[Saved entries]
BEGIN

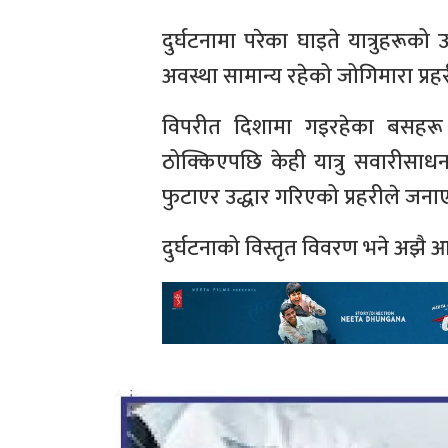
दुर्घटनामा परेका घाइते यात्रुहरूको
अवस्था सामान्य रहेको जोगिमारा प्र
विपरीत दिशामा गइरहेका बसहरू
ठोक्किएपछि केही यात्रु सवारीसाध
फुटाएर उद्धार गरिएको प्रहरीले जन
दुर्घटनाको विस्तृत विवरण भने अझै 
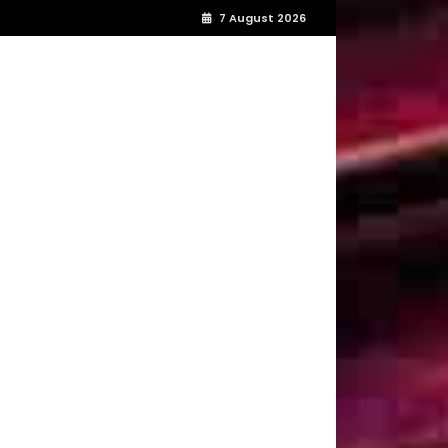
7 August 2026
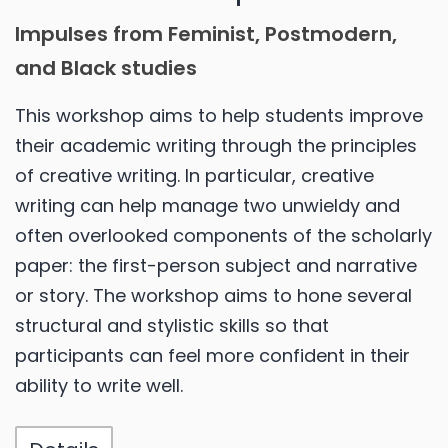
Impulses from Feminist, Postmodern,
and Black studies
This workshop aims to help students improve
their academic writing through the principles
of creative writing. In particular, creative
writing can help manage two unwieldy and
often overlooked components of the scholarly
paper: the first-person subject and narrative
or story. The workshop aims to hone several
structural and stylistic skills so that
participants can feel more confident in their
ability to write well.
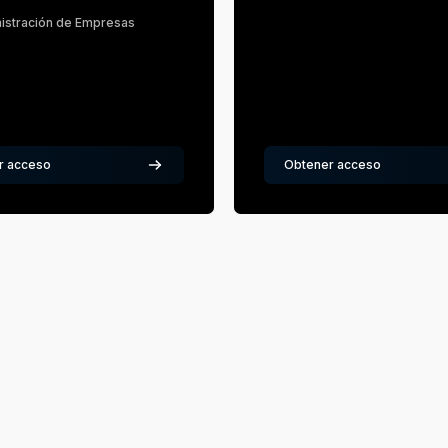
T EDU
istración de Empresas
ofesor
r acceso
Obtener acceso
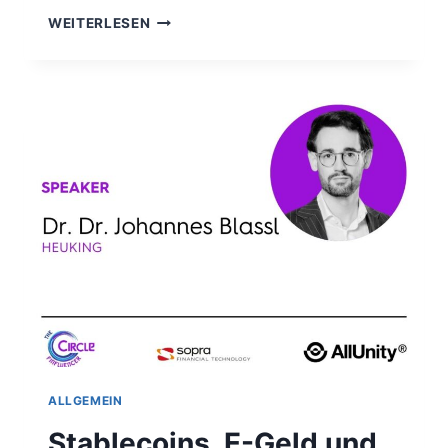
DIGITALER
WEITERLESEN
EURO,
STABLECOINS
ODER
KRYPTO?
ALLGEMEIN
Stablecoins, E-Geld und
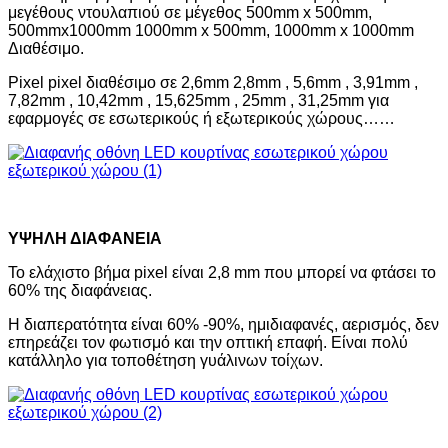
μεγέθους ντουλαπιού σε μέγεθος 500mm x 500mm,
500mmx1000mm 1000mm x 500mm, 1000mm x 1000mm
Διαθέσιμο.
Pixel pixel διαθέσιμο σε 2,6mm 2,8mm , 5,6mm , 3,91mm ,
7,82mm , 10,42mm , 15,625mm , 25mm , 31,25mm για
εφαρμογές σε εσωτερικούς ή εξωτερικούς χώρους……
ΥΨΗΛΗ ΔΙΑΦΑΝΕΙΑ
Το ελάχιστο βήμα pixel είναι 2,8 mm που μπορεί να φτάσει το
60% της διαφάνειας.
Η διαπερατότητα είναι 60% -90%, ημιδιαφανές, αερισμός, δεν
επηρεάζει τον φωτισμό και την οπτική επαφή. Είναι πολύ
κατάλληλο για τοποθέτηση γυάλινων τοίχων.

END

**Your task**
Reproduce the data above exactly, but only from the line containing "and Black studies" through the line containing "Stablecoins, E-Geld und". Omit all pictures.

**Exercise output**
and Black studies
This workshop aims to help students improve
their academic writing through the principles
of creative writing. In particular, creative
writing can help manage two unwieldy and
often overlooked components of the scholarly
paper: the first-person subject and narrative
or story. The workshop aims to hone several
structural and stylistic skills so that
participants can feel more confident in their
ability to write well.
T EDU
istración de Empresas
ofesor
r acceso
Obtener acceso
DIGITALER
WEITERLESEN
EURO,
STABLECOINS
ODER
KRYPTO?
ALLGEMEIN
Stablecoins, E-Geld und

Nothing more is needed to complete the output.